Creio que precisamos recuperar essa discussão para o Brasil de hoje. Verdades éticas e proposições morais não são e nunca serão frutos de votações e de maiorias eventuais. O mal e o moralmente errado não se tornarão o bem e o correto simplesmente por suas propostas terem obtido maioria num eventual escrutínio.

Essa constatação me leva a voltar a discutir a questão do voto qualificado. Há 50 anos não tive dúvidas em me alinhar àqueles que propugnavam pelo direito de votar e de ser votado para toda a população, independentemente do seu nível educacional — era o direito do voto para os analfabetos.

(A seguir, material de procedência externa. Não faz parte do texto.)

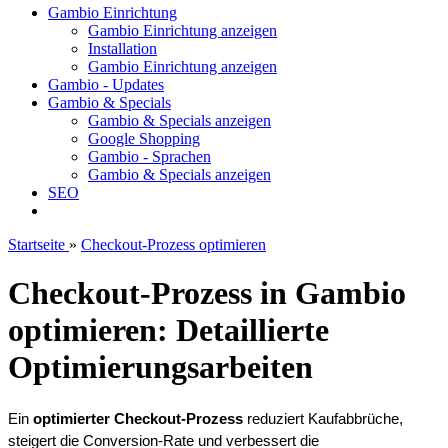
Gambio Einrichtung
Gambio Einrichtung anzeigen
Installation
Gambio Einrichtung anzeigen
Gambio - Updates
Gambio & Specials
Gambio & Specials anzeigen
Google Shopping
Gambio - Sprachen
Gambio & Specials anzeigen
SEO
Startseite
»
Checkout-Prozess optimieren
Checkout-Prozess in Gambio
optimieren: Detaillierte
Optimierungsarbeiten
Ein 
optimierter Checkout-Prozess
 reduziert Kaufabbrüche, 
steigert die Conversion-Rate und verbessert die 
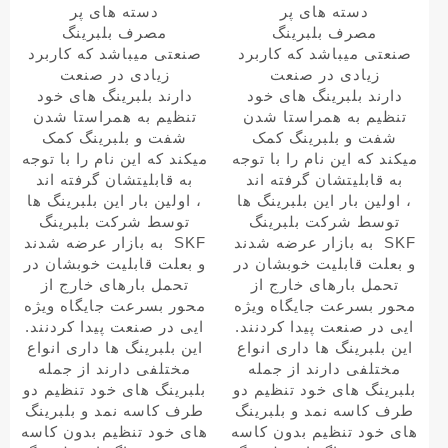
دسته های پر
دسته های پر
مصرف بلبرینگ
مصرف بلبرینگ
صنعتی میباشد که کاربرد
صنعتی میباشد که کاربرد
زیادی در صنعت
زیادی در صنعت
دارند
بلبرینگ های خود
دارند
بلبرینگ های خود
تنظیم به همراستا شدن
تنظیم به همراستا شدن
شفت و بلبرینگ کمک
شفت و بلبرینگ کمک
میکند که این نام را با توجه
میکند که این نام را با توجه
به قابلیتشان گرفته اند
به قابلیتشان گرفته اند
،
اولین بار این بلبرینگ ها
،
اولین بار این بلبرینگ ها
توسط شرکت بلبرینگ
توسط شرکت بلبرینگ
SKF
به بازار عرضه شدند
SKF
به بازار عرضه شدند
و بعلت قابلیت خوبشان در
و بعلت قابلیت خوبشان در
تحمل بارهای خارج از
تحمل بارهای خارج از
محور بسرعت جایگاه ویژه
محور بسرعت جایگاه ویژه
ایی در صنعت پیدا کردنند.
ایی در صنعت پیدا کردنند.
این بلبرینگ ها داری انواع
این بلبرینگ ها داری انواع
مختلفی دارند از جمله
مختلفی دارند از جمله
بلبرینگ های خود تنظیم دو
بلبرینگ های خود تنظیم دو
طرف کاسه نمد و بلبرینگ
طرف کاسه نمد و بلبرینگ
های خود تنظیم بدون کاسه
های خود تنظیم بدون کاسه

Hoje sou levado a rever minha certeza da juventude e propor que os eleitores tenham, pelo menos, o equivalente ao atual ensino médio para participar de eleições nacionais. Assumo essa posição por um simples motivo: o povo sem formação acadêmica mínima, que lhe permita exercer um pensamento crítico estruturado, neste mundo cada vez mais interdependente e complicado, passa a ser presa fácil dos marqueteiros, a serviço do poder econômico e político, que utilizam eficientes técnicas de propaganda, com base no que se conhece da psicologia social e da sociologia, impondo ao povo desprotegido formas de pensar transitórias, vendendo desde sabonetes até candidatos. Por isso, muitos partidos e políticos mentem, roubam e recebem propinas. Assim procedendo, aparentemente, o ritual democrático é atendido, mas o erro moral se instala, corrompendo a liberdade e a justiça. Os escândalos políticos no Brasil, que nos envergonham e entristecem, são fruto de ações políticas muitas vezes legais, mas evidentemente ilegítimas.